"In the second half, if we have another record of home runs, hopefully we are 20 games above .500 because of it," Collins said.
The Mets have scored 53.1 percent of their runs via home runs, a mark that leads the Major Leagues. The team's reliance on the long ball has proved beneficial in some scenarios -- but hurtful in others.
In Thursday's slugfest against the Nationals, the Mets came out on top, 9-7, after hitting four home runs. Washington led, 4-1, in the fourth and 6-4 in the fifth, but the Mets used the long ball to fight back both times. Wilmer Flores gave the Mets a 7-6 lead with a three-run shot in the fifth, and Asdrubal Cabrera added a solo blast the following frame.
Sunday's series finale, though, represented the other end of the spectrum.
Each of Reyes' home runs came with no one on base. And each time, he held onto his helmet as he rounded the bases to cheers.
"That second one, that ball was crushed," Collins said.
The Mets only managed to move one runner into scoring position. That came in the first, when Flores reached second on Cabrera's single. Juan Lagares struck out swinging, ending the rally.
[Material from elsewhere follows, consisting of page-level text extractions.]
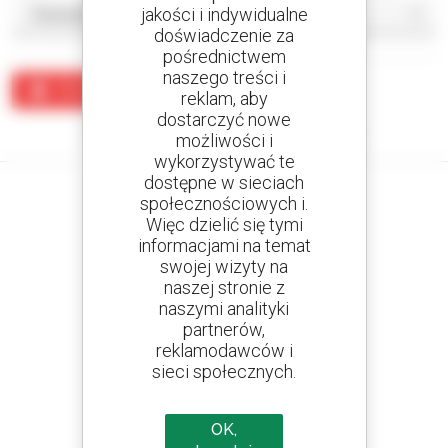
jakości i indywidualne
doświadczenie za
pośrednictwem
naszego treści i
Utwórz alert
reklam, aby
dostarczyć nowe
Żaden wynik nie odpowiada wyszukiwaniu.
możliwości i
wykorzystywać te
dostępne w sieciach
społecznościowych i.
Więc dzielić się tymi
informacjami na temat
Utwórz swoje alerty
swojej wizyty na
i otrzymuj ogłoszenia o sprzęcie używanym
naszej stronie z
naszymi analityki
partnerów,
reklamodawców i
800 dealerów
sieci społecznych.
Manitou na całym świecie
OK,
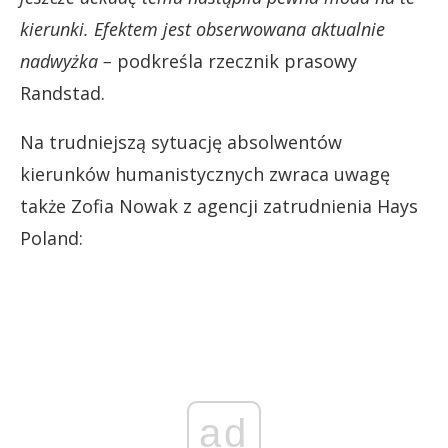
kierunki. Efektem jest obserwowana aktualnie
nadwyżka –
podkreśla rzecznik prasowy
Randstad.
Na trudniejszą sytuację absolwentów
kierunków humanistycznych zwraca uwagę
także Zofia Nowak z agencji zatrudnienia Hays
Poland:
ad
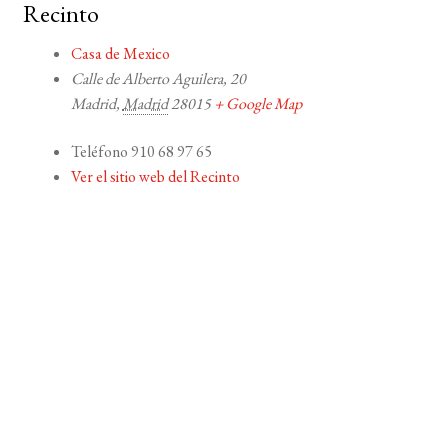
Recinto
Casa de Mexico
Calle de Alberto Aguilera, 20
Madrid
,
Madrid
28015
+ Google Map
Teléfono
910 68 97 65
Ver el sitio web del Recinto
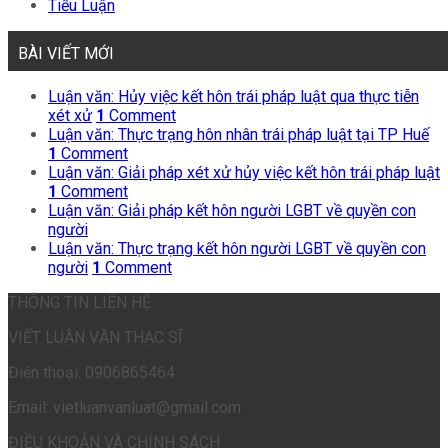
Tiểu Luận
BÀI VIẾT MỚI
Luận văn: Hủy việc kết hôn trái pháp luật qua thực tiễn
xét xử
1
Comment
Luận văn: Thực trạng hôn nhân trái pháp luật tại TP Huế
1
Comment
Luận văn: Giải pháp xét xử hủy việc kết hôn trái pháp luật
1
Comment
Luận văn: Giải pháp kết hôn người LGBT về quyền con
người
Luận văn: Thực trạng kết hôn người LGBT về quyền con
người
1
Comment
THÔNG TIN LIÊN HỆ
VIẾT LUẬN VĂN THẠC SĨ
Điện thoại: 0906865464
Email: vietluanvanluat@gmail.com
ĐIỀU KHOẢN VÀ CHÍNH SÁCH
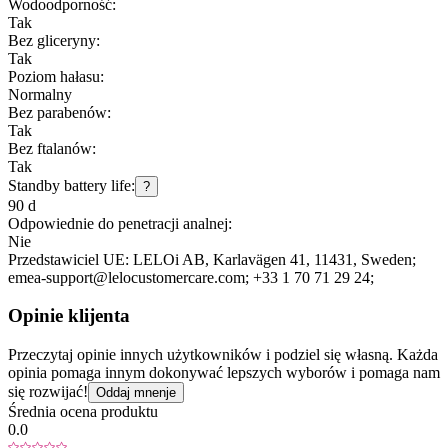
Wodoodporność:
Tak
Bez gliceryny:
Tak
Poziom hałasu:
Normalny
Bez parabenów:
Tak
Bez ftalanów:
Tak
Standby battery life:
?
90 d
Odpowiednie do penetracji analnej:
Nie
Przedstawiciel UE:
LELOi AB
, Karlavägen 41
, 11431
, Sweden;
emea-support@lelocustomercare.com;
+33 1 70 71 29 24;
Opinie klijenta
Przeczytaj opinie innych użytkowników i podziel się własną. Każda
opinia pomaga innym dokonywać lepszych wyborów i pomaga nam
się rozwijać!
Oddaj mnenje
Średnia ocena produktu
0.0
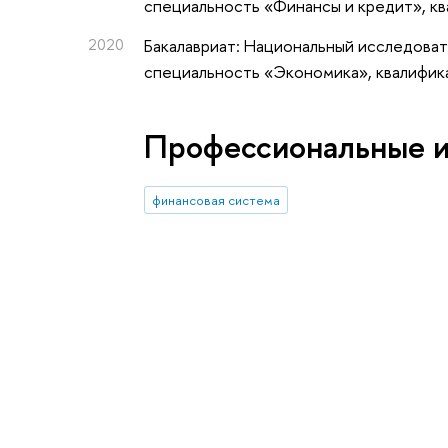
специальность «Финансы и кредит», к
2020
Бакалавриат: Национальный исследоват
специальность «Экономика», квалифик
Профессиональные 
финансовая система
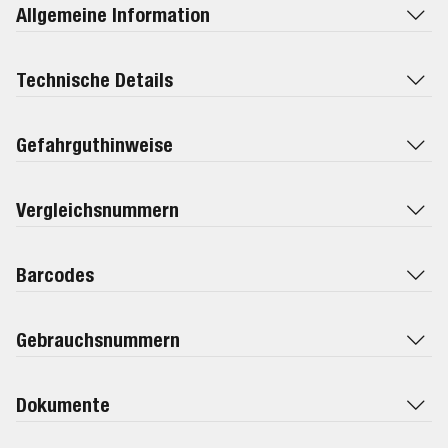
Allgemeine Information
Technische Details
Gefahrguthinweise
Vergleichsnummern
Barcodes
Gebrauchsnummern
Dokumente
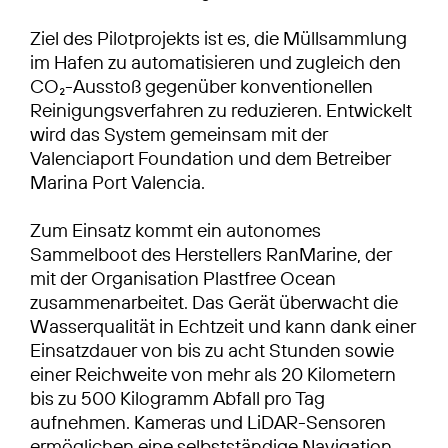
Ziel des Pilotprojekts ist es, die Müllsammlung
im Hafen zu automatisieren und zugleich den
CO₂-Ausstoß gegenüber konventionellen
Reinigungsverfahren zu reduzieren. Entwickelt
wird das System gemeinsam mit der
Valenciaport Foundation und dem Betreiber
Marina Port Valencia.
Zum Einsatz kommt ein autonomes
Sammelboot des Herstellers RanMarine, der
mit der Organisation Plastfree Ocean
zusammenarbeitet. Das Gerät überwacht die
Wasserqualität in Echtzeit und kann dank einer
Einsatzdauer von bis zu acht Stunden sowie
einer Reichweite von mehr als 20 Kilometern
bis zu 500 Kilogramm Abfall pro Tag
aufnehmen. Kameras und LiDAR-Sensoren
ermöglichen eine selbstständige Navigation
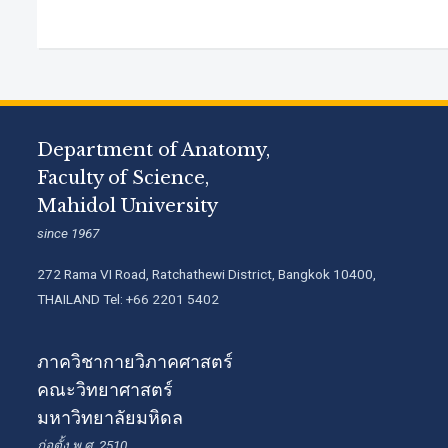
Department of Anatomy,
Faculty of Science,
Mahidol University
since 1967
272 Rama VI Road, Ratchathewi District, Bangkok 10400,
THAILAND Tel: +66 2201 5402
ภาควิชากายวิภาคศาสตร์
คณะวิทยาศาสตร์
มหาวิทยาลัยมหิดล
ก่อตั้ง พ.ศ. 2510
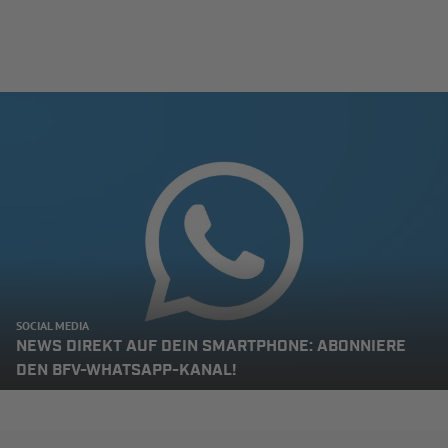
SOCIAL MEDIA
NEWS DIREKT AUF DEIN SMARTPHONE: ABONNIERE
DEN BFV-WHATSAPP-KANAL!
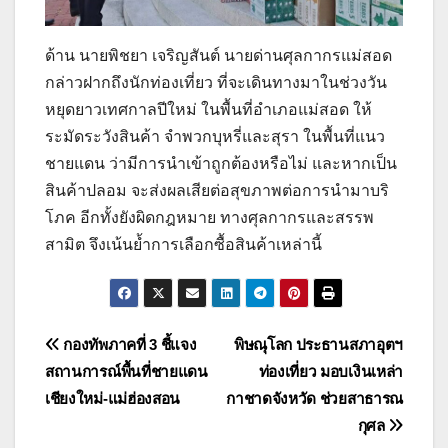
ด้าน นายพิชยา เจริญสันต์ นายด่านศุลกากรแม่สอด
กล่าวฝากถึงนักท่องเที่ยว ที่จะเดินทางมาในช่วงวัน
หยุดยาวเทศกาลปีใหม่ ในพื้นที่อำเภอแม่สอด ให้
ระมัดระวังสินค้า จำพวกบุหรี่และสุรา ในพื้นที่แนว
ชายแดน ว่ามีการนำเข้าถูกต้องหรือไม่ และหากเป็น
สินค้าปลอม จะส่งผลเสียต่อสุขภาพต่อการนำมาบริ
โภค อีกทั้งยังผิดกฎหมาย ทางศุลกากรและสรรพ
สามิต จึงเน้นย้ำการเลือกซื้อสินค้าเหล่านี้
แนะแนว
กองทัพภาคที่ 3 ชี้แจง
พิษณุโลก ประธานสภาอุตฯ
สถานการณ์พื้นที่ชายแดน
ท่องเที่ยว มอบเงินเหล่า
เรื่อง
เชียงใหม่-แม่ฮ่องสอน
กาชาดจังหวัด ช่วยสาธารณ
กุศล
After Nationals closer Jonathan Papelbon induced two outs in the ninth, Travis d'Arnaud sent the first pitch into left field for a single, bringing Alejandro De Aza to the plate with the Mets trailing by one.
After a seven-pitch battle, De Aza swung through an 88-mph splitter, holding his stance in the batter's box for a couple moments as catcher Wilson Ramos passed by to celebrate the Nationals' series victory with Papelbon.
The Mets retreated to the clubhouse with a sparkly new addition to the record books, but a sour taste in their mouths.
"Team numbers are nice when you're winning. They're great," Collins said. "They don't amount to much if you're not winning."